Mr So is expected to return to work today but Whisky, a Norfolk terrier, was last night lying alone in a cell at the Victoria Road Kennels, where he will spend the next seven days under observation.


The three-year-old terrier must show he is not rabid or dangerous under the terms of the Dogs and Cats Regulations if he is to be released by department vets. It is unlikely he will face the death penalty, which can be ordered in extreme cases.


Whisky was caught and tethered following an investigation co-ordinated by the Governor's aide-de-camp, Mike Ellis, that established that Whisky was seen scampering from the basement shortly after 11 am.


Soda, the Patten's other dog, had been sleeping upstairs all morning.


As Mr So was treated, Chief Inspector Ellis organised for Chris and Lavender Patten to be told in London while formally informing the Government House police himself in accordance with regulations.


Staff calmed Whisky, sporting a new trim for summer, and tethered him for removal by staff in a Government House van, escorted by two uniformed police officers. House rations of canned dog food and biscuits were also included.

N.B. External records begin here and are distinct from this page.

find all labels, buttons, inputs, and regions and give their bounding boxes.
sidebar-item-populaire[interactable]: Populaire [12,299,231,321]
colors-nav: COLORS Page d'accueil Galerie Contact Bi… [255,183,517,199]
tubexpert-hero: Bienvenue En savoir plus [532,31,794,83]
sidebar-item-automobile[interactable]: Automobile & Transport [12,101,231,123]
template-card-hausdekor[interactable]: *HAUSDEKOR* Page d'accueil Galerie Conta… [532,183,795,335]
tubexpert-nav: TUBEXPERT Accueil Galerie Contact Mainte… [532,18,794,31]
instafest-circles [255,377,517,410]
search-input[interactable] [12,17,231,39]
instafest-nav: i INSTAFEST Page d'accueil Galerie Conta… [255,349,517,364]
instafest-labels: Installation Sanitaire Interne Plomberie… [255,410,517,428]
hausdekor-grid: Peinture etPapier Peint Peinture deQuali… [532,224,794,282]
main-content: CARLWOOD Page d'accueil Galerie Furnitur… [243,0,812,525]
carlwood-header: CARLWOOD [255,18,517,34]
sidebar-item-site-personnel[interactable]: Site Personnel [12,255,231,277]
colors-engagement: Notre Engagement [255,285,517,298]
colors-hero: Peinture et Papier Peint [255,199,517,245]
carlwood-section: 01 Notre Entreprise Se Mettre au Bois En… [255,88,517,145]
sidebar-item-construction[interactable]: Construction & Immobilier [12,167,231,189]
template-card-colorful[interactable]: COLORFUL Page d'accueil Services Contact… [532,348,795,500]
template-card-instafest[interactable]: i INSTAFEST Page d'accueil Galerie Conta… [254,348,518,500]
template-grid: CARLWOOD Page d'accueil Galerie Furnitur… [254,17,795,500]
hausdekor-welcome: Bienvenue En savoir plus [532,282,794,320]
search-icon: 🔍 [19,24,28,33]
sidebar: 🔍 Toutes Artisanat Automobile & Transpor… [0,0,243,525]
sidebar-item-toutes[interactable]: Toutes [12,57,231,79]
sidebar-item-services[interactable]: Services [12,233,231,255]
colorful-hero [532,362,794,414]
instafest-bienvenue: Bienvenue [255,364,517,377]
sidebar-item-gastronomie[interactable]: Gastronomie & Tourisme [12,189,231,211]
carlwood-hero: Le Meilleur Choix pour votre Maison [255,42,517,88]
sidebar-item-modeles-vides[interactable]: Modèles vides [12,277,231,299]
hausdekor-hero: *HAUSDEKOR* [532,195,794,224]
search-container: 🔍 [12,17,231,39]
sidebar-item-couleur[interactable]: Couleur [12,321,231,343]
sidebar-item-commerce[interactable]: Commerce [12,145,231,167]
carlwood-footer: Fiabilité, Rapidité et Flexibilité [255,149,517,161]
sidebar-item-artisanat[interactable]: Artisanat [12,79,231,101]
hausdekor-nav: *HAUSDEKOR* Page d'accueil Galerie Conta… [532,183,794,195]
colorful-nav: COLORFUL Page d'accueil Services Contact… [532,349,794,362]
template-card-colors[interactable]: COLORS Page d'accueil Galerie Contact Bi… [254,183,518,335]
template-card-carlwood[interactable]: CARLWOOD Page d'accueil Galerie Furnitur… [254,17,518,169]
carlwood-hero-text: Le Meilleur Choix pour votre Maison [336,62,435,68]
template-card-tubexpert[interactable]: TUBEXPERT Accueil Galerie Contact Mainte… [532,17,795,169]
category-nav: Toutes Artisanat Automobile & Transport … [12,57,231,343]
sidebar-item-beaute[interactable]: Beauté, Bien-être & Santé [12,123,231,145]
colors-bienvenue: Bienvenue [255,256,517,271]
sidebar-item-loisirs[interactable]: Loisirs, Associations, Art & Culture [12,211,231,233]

A Government House statement last night confirmed the incident and said Mr and Mrs Patten had been informed in London. Daughter Alice is still in Hong Kong but responsibility for Whisky had been handed to a young house steward.


''They have passed on a message to the workman expressing their regret about the incident and their best wishes for a speedy recovery,'' it said.


Soda hit international headlines following a four-day disappearance shortly after the Pattens' arrival in 1992.